Radit sudah mempersiapkan diri jika nanti bertemu sang mama. Wanita paruh baya itu pasti akan memberi nasehat yang sama. "Menikahlah...Ara butuh sosok ibu. Mungkin kamu tidak butuh istri tapi anakmu...?"
Radit tersenyum dengan ucapan mama yang selalu sama dan berulang. Radit pun akan menjawab dengan jawaban yang paling diplomatis dan sang mama tidak akan berkutik." Radit belum bisa jatuh cinta dengan wanita lain, ma. Mungkin jodoh Radit masih jauh" Selalu seperti ini di tiap akhir perdebatan Radit dan mama. Biasanya sih mama langsung diam. jodoh memang rahasia Tuhan.

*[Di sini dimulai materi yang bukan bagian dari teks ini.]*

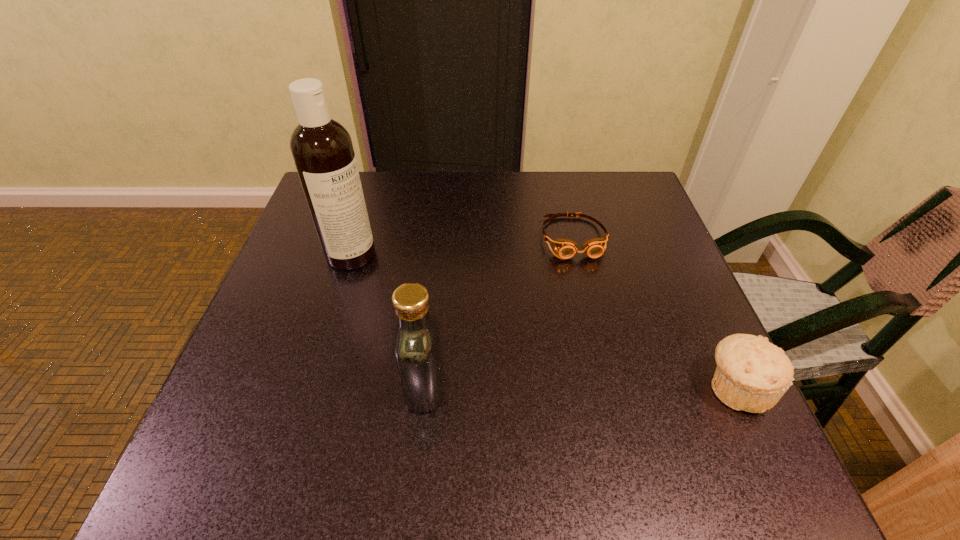 You are a GUI agent. You are given a task and a screenshot of the screen. Output one action in this format:
    pyautogui.click(x=<x>, y=<y>)
    Task: Click on the free space located 0.180m on the front-facing side of the third shortest object
    This screenshot has height=540, width=960.
    Given the screenshot: What is the action you would take?
    pyautogui.click(x=304, y=387)

I want to click on vacant region located on the left of the muffin, so click(x=493, y=388).

Identify the location of vacant space located on the label side of the tallest object. The width and height of the screenshot is (960, 540). (412, 287).

I want to click on free space located on the label side of the tallest object, so point(476,321).

The height and width of the screenshot is (540, 960). Identify the location of vacant space located 0.280m on the label side of the tallest object. (468, 317).

The width and height of the screenshot is (960, 540). Identify the location of free space located 0.300m with the lenses facing forward on the shortest object. (612, 374).

This screenshot has width=960, height=540. I want to click on vacant space located with the lenses facing forward on the shortest object, so click(626, 420).

You are a GUI agent. You are given a task and a screenshot of the screen. Output one action in this format:
    pyautogui.click(x=<x>, y=<y>)
    Task: Click on the vacant area located 0.180m with the lenses facing forward on the shortest object
    
    Given the screenshot: What is the action you would take?
    pyautogui.click(x=598, y=322)

Where is `object at the far edge`? object at the far edge is located at coordinates (565, 248).

At what (x,y) coordinates should I click in order to perform the action: click on vodka present at the near edge. Please return your answer as a coordinate pair (x, y). Looking at the image, I should click on (417, 349). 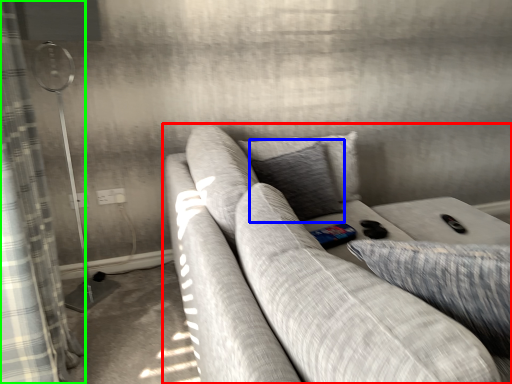 Question: Which is farther away from studio couch (highlighted by a red box)? pillow (highlighted by a blue box) or curtain (highlighted by a green box)?

Choices:
 (A) pillow
 (B) curtain

Answer: (B) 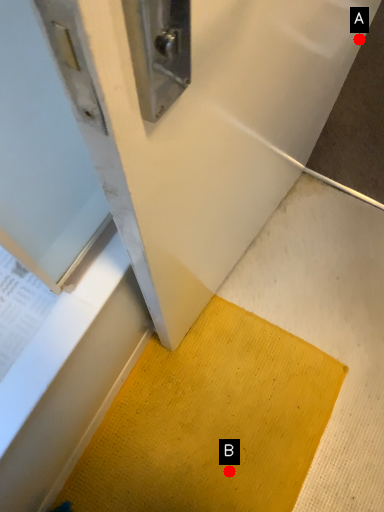 Question: Two points are circled on the image, labeled by A and B beside each circle. Among these points, which one is farthest from the camera?

Choices:
 (A) A is further
 (B) B is further

Answer: (B)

Sampai di rumah, Radit langsung turun. Pria itu terlihat begitu berwibawa. Saat ini semua pekerja tampak tegang. Mereka merasa bersalah juga takut. Apa lagi wajah lelah Radit semakin membuat suasana tambah horor.
Radit duduk di meja makan, bik Tuti yang biasa memasak di rumah itu langsung mendekat. Ia menanyakan keinginan Radit dengan hati hati.
"Den, Radit mau makan sekarang? Biar bibik siapkan"
Radit mengangguk sambil meletakkan ponsel ke atas meja. Tanpa banyak bicara, Radit langsung makan dengan lahap. Radit tau semua asisten di rumah ini sedang ketakutan gara gara Alea masuk rumah sakit.
"Siapkan baju Alea, bik. Tiga atau empat potong. Jangan lupa alat mandinya"
"Baik, den" bik Tuti bernafas lega, melihat Radit melunak. Semua takut jika sampai ada pemecatan.
Setelah mandi, Radit mengenakan baju santainya. Kaos oblong biasa juga celana training. Saat ia duduk di depan meja rias. Matanya tertuju pada foto foto yang ada di atas meja. Foto foto Ara dari bayi hingga usia lima tahun. Banyak kenangan yang ada di sana
Sepenggal memori berkelebat. Bayangan Bela, Mami dari Ara. Wanita itu telah meninggalkan Radit bersama Ara. Dan kepergian Bela meninggalkan luka juga pertanyaan yang selalu bergemuruh di benak Radit.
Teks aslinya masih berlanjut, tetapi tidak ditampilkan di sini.